In the early 1990s Stingel started his inquiry into the relationship between painting and space by developing a series of installations that covered the walls and floors of exhibition spaces with monochrome or black and white carpets, transforming the architecture into a painting.[9] In 1993, he exhibited a huge plush orange carpet glued to the wall at the Venice Biennale.[10] In his site-specific Plan B (2004), he covered the entire floors of Grand Central Terminal’s Vanderbilt Hall and the Walker Art Center with an industrially-printed pink and blue floral carpet.[11] Simultaneously in Frankfurt am Main, Stingel completely resurfaced one of the rooms of the Museum für Moderne Kunst – walls, columns and floor – with bright red and silver insulation panels printed with a traditional damask wallpaper motif.[12] In other installations, he covered the walls with silver metallic Celotex insulation board and invited visitors to mark them as they wished: at the 2003 Venice Biennale Stingel created a silver room inside the Italian pavilion.[13] As part of his 2007 mid-career retrospective at the Museum of Contemporary Art, Chicago and at the Whitney Museum of American Art, the artist covered the gallery walls with metallic Celotex insulation board[14] and invited visitors to draw, write and make imprints on the surface of the softly reflective silver panelling, effectively removing artistic privilege from the mark of the individual and handing it over to the collective gestures of thousands of viewers.[15] His paintings from that period are often are created through a performative process in which Stingel covers the entire floor of his studio with Styrofoam and then walks across the thick surface in boots dipped in lacquer thinner. The Styrofoam melts with each of Stingel’s steps leaving behind only the markings of a footprint. The final work is then arranged in single, double or as in this case a monumentous four panels taken from the much larger field of panels that covered the entire studio floor.[16]
Starting with his portrait of gallerist Paula Cooper (Untitled, 2005), Stingel has been embarking on a series of paintings based on photographic portraits, all taken by other photographers (e.g. Robert Mapplethorpe).[17] Stingel’s next engagement with photography arrived as a series of black-and-white self-portraits painted in 2006 [“Untitled (After Sam),” 2005-06], all painted after photographs taken by the artist Sam Samore.[18] They are executed in a gray-scale palette to match black and white photos. He depicted himself in a melancholy state, a mid-life crisis, and once as a much younger man dressed in an army uniform.[19]

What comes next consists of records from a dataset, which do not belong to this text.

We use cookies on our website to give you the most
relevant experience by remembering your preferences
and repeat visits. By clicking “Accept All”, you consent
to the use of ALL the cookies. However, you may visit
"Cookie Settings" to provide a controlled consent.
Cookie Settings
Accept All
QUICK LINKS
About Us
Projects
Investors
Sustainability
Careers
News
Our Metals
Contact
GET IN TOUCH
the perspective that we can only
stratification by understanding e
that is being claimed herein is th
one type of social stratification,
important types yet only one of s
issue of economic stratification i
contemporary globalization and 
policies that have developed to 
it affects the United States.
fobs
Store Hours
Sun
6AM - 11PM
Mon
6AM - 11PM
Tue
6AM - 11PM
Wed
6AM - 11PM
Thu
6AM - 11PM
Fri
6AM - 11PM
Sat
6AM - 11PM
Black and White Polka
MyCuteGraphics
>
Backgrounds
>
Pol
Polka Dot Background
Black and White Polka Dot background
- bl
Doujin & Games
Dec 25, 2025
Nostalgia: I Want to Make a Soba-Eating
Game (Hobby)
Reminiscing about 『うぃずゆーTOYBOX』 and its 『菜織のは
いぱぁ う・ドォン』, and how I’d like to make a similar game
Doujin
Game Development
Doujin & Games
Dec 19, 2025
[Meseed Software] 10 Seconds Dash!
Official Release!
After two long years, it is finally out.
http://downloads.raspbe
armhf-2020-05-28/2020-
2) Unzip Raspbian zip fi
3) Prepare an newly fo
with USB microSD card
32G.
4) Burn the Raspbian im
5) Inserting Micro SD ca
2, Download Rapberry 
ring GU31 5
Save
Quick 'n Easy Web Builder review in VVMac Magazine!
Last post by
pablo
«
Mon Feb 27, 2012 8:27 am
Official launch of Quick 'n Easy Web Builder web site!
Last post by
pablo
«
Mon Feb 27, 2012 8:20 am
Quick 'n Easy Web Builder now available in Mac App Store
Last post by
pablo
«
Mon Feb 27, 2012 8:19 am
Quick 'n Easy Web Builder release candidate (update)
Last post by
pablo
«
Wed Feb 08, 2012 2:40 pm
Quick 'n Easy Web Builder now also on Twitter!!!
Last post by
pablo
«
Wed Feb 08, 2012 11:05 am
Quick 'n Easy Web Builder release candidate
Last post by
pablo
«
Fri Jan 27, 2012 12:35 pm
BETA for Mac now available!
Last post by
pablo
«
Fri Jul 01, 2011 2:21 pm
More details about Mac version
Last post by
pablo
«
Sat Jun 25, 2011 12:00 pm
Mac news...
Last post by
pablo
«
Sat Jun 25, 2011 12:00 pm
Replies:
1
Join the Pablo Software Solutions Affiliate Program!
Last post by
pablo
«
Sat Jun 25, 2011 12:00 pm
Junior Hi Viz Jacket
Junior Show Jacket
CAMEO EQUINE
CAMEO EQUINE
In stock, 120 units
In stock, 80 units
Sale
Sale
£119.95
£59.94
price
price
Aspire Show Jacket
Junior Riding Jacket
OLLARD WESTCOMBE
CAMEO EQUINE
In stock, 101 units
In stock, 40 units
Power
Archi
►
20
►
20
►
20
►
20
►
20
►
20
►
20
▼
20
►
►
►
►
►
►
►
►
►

Stingel has collaborated with fellow artist Urs Fischer on several occasions.
Stingel has participated in the 1999 and 2003 Venice Biennales. His work was the subject of a mid-career retrospective called Rudolf Stingel and was organized by the Museum of Contemporary Art, Chicago. It was exhibited at the MCA and at the Whitney Museum of American Art, New York, in 2007. In his first solo museum exhibition in the United States, Stingel lined the MCA's three-story atrium space, and a gallery space at the Whitney, with an aluminum-faced installation and suspended an ornate chandelier from the ceiling. The public was invited to scratch messages and images into the soft walls.[20]
2010
Neue Nationalgalerie, Berlin, Germany
2007
Museum of Contemporary Art, Chicago
Whitney Museum of American Art
2006
Inverleith House, Edinburgh
Day for Night: Whitney Biennial 2006, New York
Where are we going? (Works from the Collection of Francois Pinault), curated by Alison Gingeras, Palazzo Grassi, Venice
2005
EURAC tower, Bolzano, Italy
2004
Love/Hate: from Magritte to Cattelan, Masterpieces from the Museum of Contemporary Art, Chicago
Sadie Coles HQ, London
Museum für Moderne Kunst, Frankfurt
2002
Georg Kargl Galerie, Wien
Paula Cooper Gallery, New York
1996
SCAI, The Bathhouse, Tokyo
1995
Art & Public, Geneva
1991
Daniel Newburg Gallery, New York
Galerie Claire Burrus, Paris
Stingel’s prices skyrocketed after his 2007 show at the Whitney Museum in New York, until a big Styrofoam board fetched $1.9 million at Phillips de Pury & Company. Between February 2007 and March 2009, 56 of his works appeared at auction -- more than double the quantity offered over the entire previous decade.[21]